Figure 1.
Temsirolimus differentially regulates cell viability and Akt phosphorylation in a dose-dependent manner.
A, B, Endometrial cancer cells were treated with increasing doses of temsirolimus for 72 hrs. Results are separated by (A) sensitivity or (B) resistance as determined by cell viability. C, D, Phosphorylation of rS6 (P-rS6) and Akt (P-Akt T308 and P-Akt S473) after treatment with indicated doses of temsirolimus for 72 hrs in temsirolimus-sensitive (C) or temsirolimus-resistant (D) cells was determined by Western blotting. Expression of total rS6 and Akt protein serves as loading controls.
Figure 2.
Baseline expression of PTEN, phospho-Akt and phospho-PDK1.
Eight endometrial cancer cell lines were grown without treatment. Total protein extracts were analyzed by Western blotting for PTEN, phospho-Akt (P-Akt S473 and P-Akt T308), total Akt, phospho-PDK1 (P-PDK1 S241), and total PDK1. β-actin expression served as a loading control.
Figure 3.
Temsirolimus-induced Akt phosphorylation is decreased by BEZ235 and ZSTK474, but not by AZD6244.
A, Ishikawa H (upper panels) and Hec50co (lower panels) cells were grown for 24 hrs and treated overnight with the indicated inhibitors. Phospho-Akt (P-Akt S473) and total Akt were assessed by Western blotting. B, Endometrial cancer cell lines were treated with the indicated inhibitors overnight. Total protein extracts were analyzed by Western blotting for P-Akt S473 and total Akt (left panels) or phospho-p70S6K T389 (P-S6K) and total p70S6K (S6K, right panels). Phospho-Akt blots for Hec1A and KLE cells were subjected to a long exposure to visualize low levels of Akt phosphorylation.
Figure 4.
Combination treatment of BEZ235 or ZSTK474 with temsirolimus synergistically inhibits cell proliferation.
A, B, Cell viability was determined in the indicated endometrial cancer cell lines after treatment with increasing concentrations of (A) BEZ235 or (B) ZSTK474 alone or in the presence of 1 nM temsirolimus for 72 hrs.
Figure 5.
BEZ235 alone or in combination with temsirolimus induces G1 cell cycle arrest and p27 expression.
A–B, AN3CA (A) or Hec50co (B) cells were treated for 24 hrs or 72 hrs, respectively, with vehicle (DMSO) or BEZ235 (1 nM–100 nM) in the presence or absence of 1 nM temsirolimus. Cell cycle distribution was analyzed by flow cytometry and the percentage of cells in G1 determined. C, AN3CA cells were treated for 24 hrs with vehicle (DMSO) or ZSTK474 (1 µM) in the presence or absence of 1 nM temsirolimus. Cells were analyzed as in A. D, Expression of the cyclin-dependent kinase inhibitor p27 was assessed by Western blotting 24 hrs after the indicated treatments.
Figure 6.
Combination treatment induces autophagy and PARP cleavage.
(A) Expression of the autophagy marker LC3 was assessed by Western blotting after the indicated treatments for 24 hrs. Arrows denote full-length LC3-I (16 kDa) and cleaved LC3-II (14 kDa). (B) PARP cleavage was assessed by Western blotting after the indicated treatments for 48 hrs–72 hrs. Arrows denote full-length PARP (116 kDa) and cleaved PARP (89 kDa).
Figure 7.
Mechanism of synergistic effect for combination treatment of temsirolimus and BEZ235.

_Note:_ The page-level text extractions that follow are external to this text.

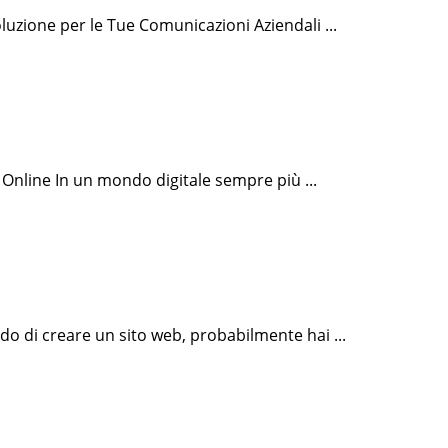
oluzione per le Tue Comunicazioni Aziendali ...
nline In un mondo digitale sempre più ...
 di creare un sito web, probabilmente hai ...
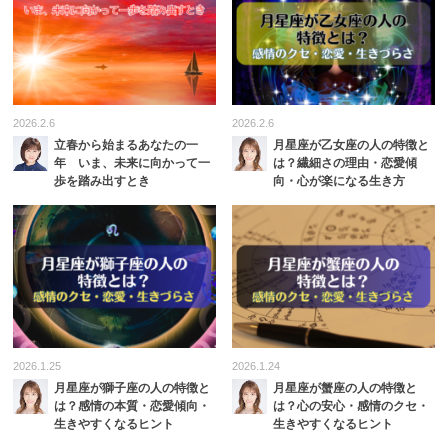
2026.2.6
2026.2.6
立春から始まるあなたの一
月星座が乙女座の人の特徴と
年 いま、未来に向かって一
は？繊細さの理由・恋愛傾
歩を踏み出すとき
向・心が楽になる生き方
2026.1.25
2026.1.24
月星座が獅子座の人の特徴と
月星座が蟹座の人の特徴と
は？感情の本質・恋愛傾向・
は？心の安心・感情のクセ・
生きやすくなるヒント
生きやすくなるヒント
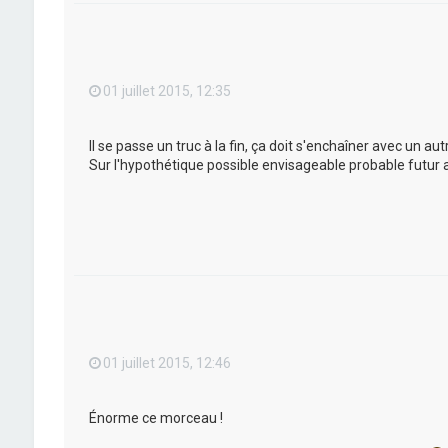
01 juillet 2015, 12:35
Il se passe un truc à la fin, ça doit s'enchaîner avec un a
Sur l'hypothétique possible envisageable probable futur 
01 juillet 2015, 12:46
Énorme ce morceau !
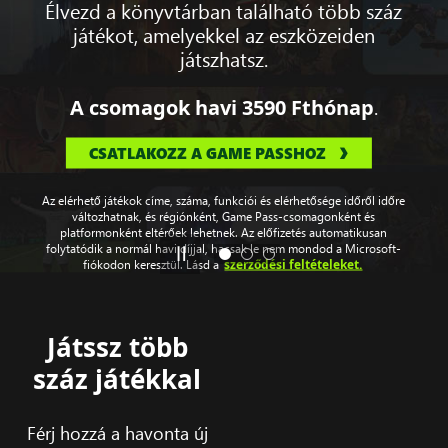
Élvezd a könyvtárban található több száz
játékot, amelyekkel az eszközeiden
játszhatsz.
.
A csomagok havi
3590 Ft
hónap
CSATLAKOZZ A GAME PASSHOZ
Az elérhető játékok címe, száma, funkciói és elérhetősége időről időre
változhatnak, és régiónként, Game Pass-csomagonként és
platformonként eltérőek lehetnek. Az előfizetés automatikusan
folytatódik a normál havi díjjal, hacsak le nem mondod a Microsoft-
szerződési feltételeket.
fiókodon keresztül. Lásd a
Játssz több
száz játékkal
Férj hozzá a havonta új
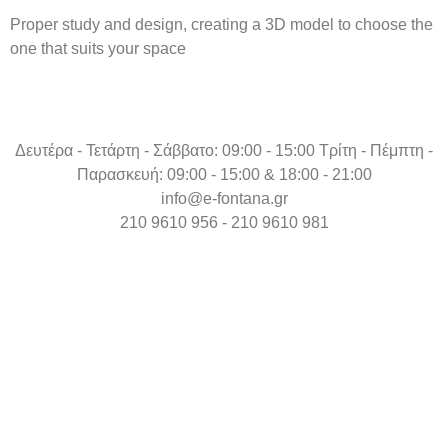
Proper study and design, creating a 3D model to choose the
one that suits your space
Δευτέρα - Τετάρτη - Σάββατο: 09:00 - 15:00 Τρίτη - Πέμπτη -
Παρασκευή: 09:00 - 15:00 & 18:00 - 21:00
info@e-fontana.gr
210 9610 956 - 210 9610 981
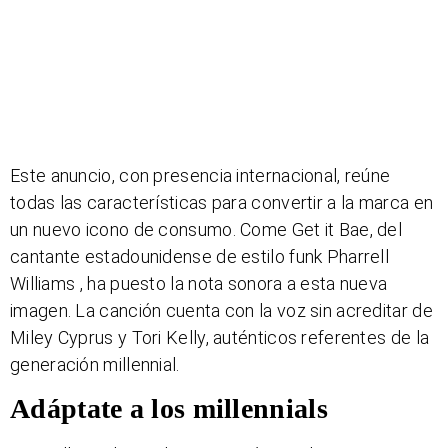
Este anuncio, con presencia internacional, reúne
todas las características para convertir a la marca en
un nuevo icono de consumo. Come Get it Bae, del
cantante estadounidense de estilo funk Pharrell
Williams , ha puesto la nota sonora a esta nueva
imagen. La canción cuenta con la voz sin acreditar de
Miley Cyprus y Tori Kelly, auténticos referentes de la
generación millennial.
Adáptate a los millennials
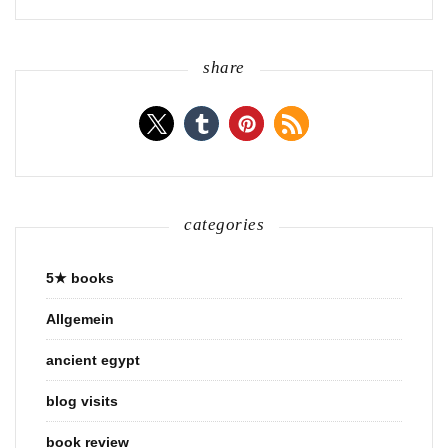
share
categories
5★ books
Allgemein
ancient egypt
blog visits
book review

A, Phosphorylation of 4E-BP1 (P-4E-BP1 T37/T46) was assessed after incubating cells with the indicated treatments for 24 hrs. Total 4E-BP1 expression serves as a loading control. B, Cells were treated with 1 nM or 10 nM temsirolimus or BEZ235 for 72 hrs then phosphorylation of rS6 (P-rS6 S235/S236) determined by Western blotting. Total rS6 serves as a loading control. C, Proposed mechanism for synergistic effect. Temsirolimus blocks one arm of mTORC1 signaling as evidenced by lack of phosphorylation of rS6. As a dual inhibitor of PI3K and mTOR, BEZ235 acts both upstream as well as downstream of mTORC1 and mTORC2 through inhibition of Akt (upstream) and 4E-BP1 (downstream) phosphorylation. BEZ235 has minimal effects on rS6 phosphorylation, but combination with temsirolimus blocks both arms of mTORC1 signaling. As a specific PI3K inhibitor, ZSTK474 acts upstream of the PI3K/Akt/mTOR signaling pathway, and in combination with temsirolimus, can block rS6 but not 4E-BP1 activation.